§ **What is required**
Your answer must be every line of the data that holds the string "Вимірювання".

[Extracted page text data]
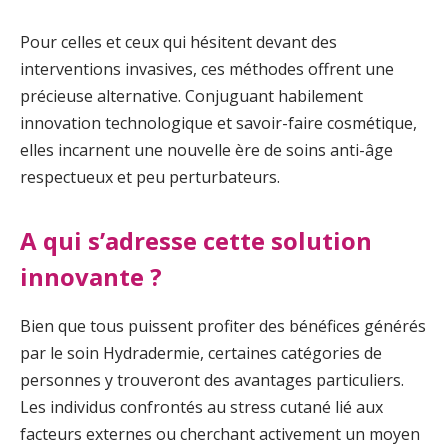
Pour celles et ceux qui hésitent devant des
interventions invasives, ces méthodes offrent une
précieuse alternative. Conjuguant habilement
innovation technologique et savoir-faire cosmétique,
elles incarnent une nouvelle ère de soins anti-âge
respectueux et peu perturbateurs.
A qui s’adresse cette solution
innovante ?
Bien que tous puissent profiter des bénéfices générés
par le soin Hydradermie, certaines catégories de
personnes y trouveront des avantages particuliers.
Les individus confrontés au stress cutané lié aux
facteurs externes ou cherchant activement un moyen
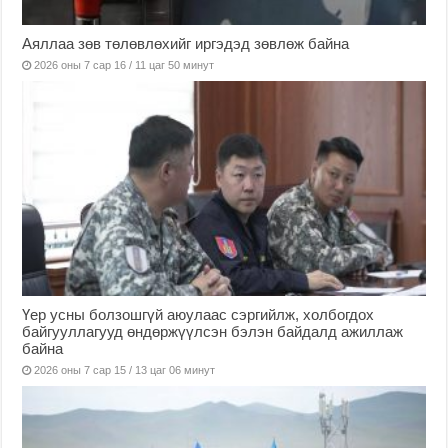
Аяллаа зөв төлөвлөхийг иргэдэд зөвлөж байна
2026 оны 7 сар 16 / 11 цаг 50 минут
Үер усны болзошгүй аюулаас сэргийлж, холбогдох
байгууллагууд өндөржүүлсэн бэлэн байдалд ажиллаж
байна
2026 оны 7 сар 15 / 13 цаг 06 минут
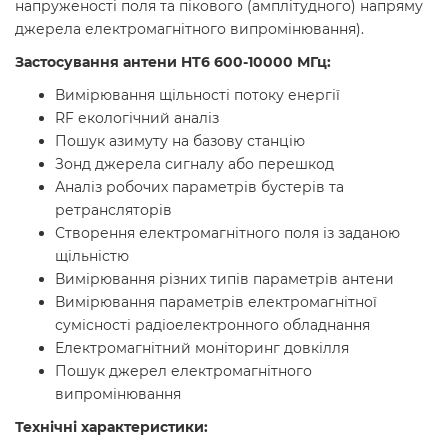
напруженості поля та пікового (амплітудного) напряму
джерела електромагнітного випромінювання).
Застосування антени HT6 600-10000 МГц:
Вимірювання щільності потоку енергії
RF екологічний аналіз
Пошук азимуту на базову станцію
Зонд джерела сигналу або перешкод
Аналіз робочих параметрів бустерів та
ретрансляторів
Створення електромагнітного поля із заданою
щільністю
Вимірювання різних типів параметрів антени
Вимірювання параметрів електромагнітної
сумісності радіоелектронного обладнання
Електромагнітний моніторинг довкілля
Пошук джерел електромагнітного
випромінювання
Технічні характеристики:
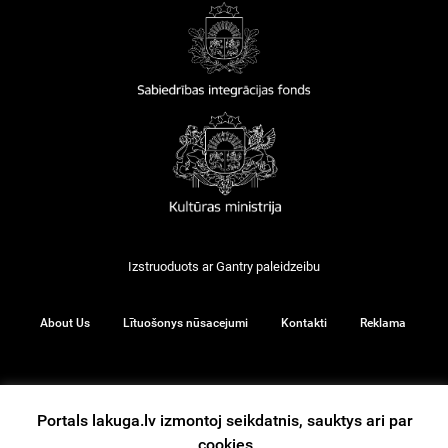
Izstruoduots ar
Gantry
paleidzeibu
About Us
Lītuošonys nūsacejumi
Kontakti
Reklama
© 2026
Portals lakuga.lv izmontoj seikdatnis, sauktys ari par
cookies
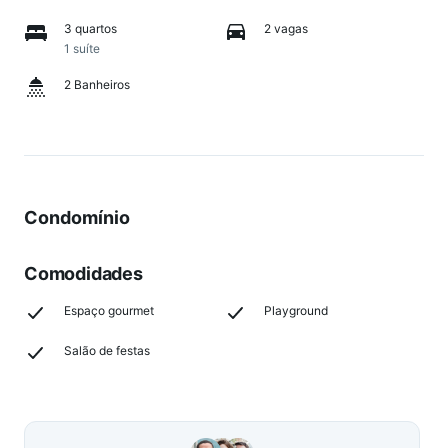
3 quartos
2 vagas
1 suíte
2 Banheiros
Condomínio
Comodidades
Espaço gourmet
Playground
Salão de festas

§ **Solution**
Вимірювання щільності потоку енергії
Вимірювання різних типів параметрів антени
Вимірювання параметрів електромагнітної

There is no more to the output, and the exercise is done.